▸ **To do**
Copy out each entry precisely; no image belongs in the result.

Stored data entries
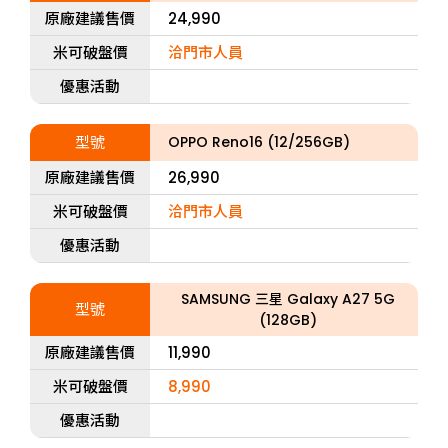
原廠建議售價
24,990
米可破盤價
洽門市人員
優惠活動
型號
OPPO Reno16 (12/256GB)
原廠建議售價
26,990
米可破盤價
洽門市人員
優惠活動
SAMSUNG 三星 Galaxy A27 5G
型號
(128GB)
原廠建議售價
11,990
米可破盤價
8,990
優惠活動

▸ **Output for this task**
原廠建議售價
24,990
米可破盤價
洽門市人員
優惠活動
型號
OPPO Reno16 (12/256GB)
原廠建議售價
26,990
米可破盤價
洽門市人員
優惠活動
SAMSUNG 三星 Galaxy A27 5G
型號
(128GB)
原廠建議售價
11,990
米可破盤價
8,990
優惠活動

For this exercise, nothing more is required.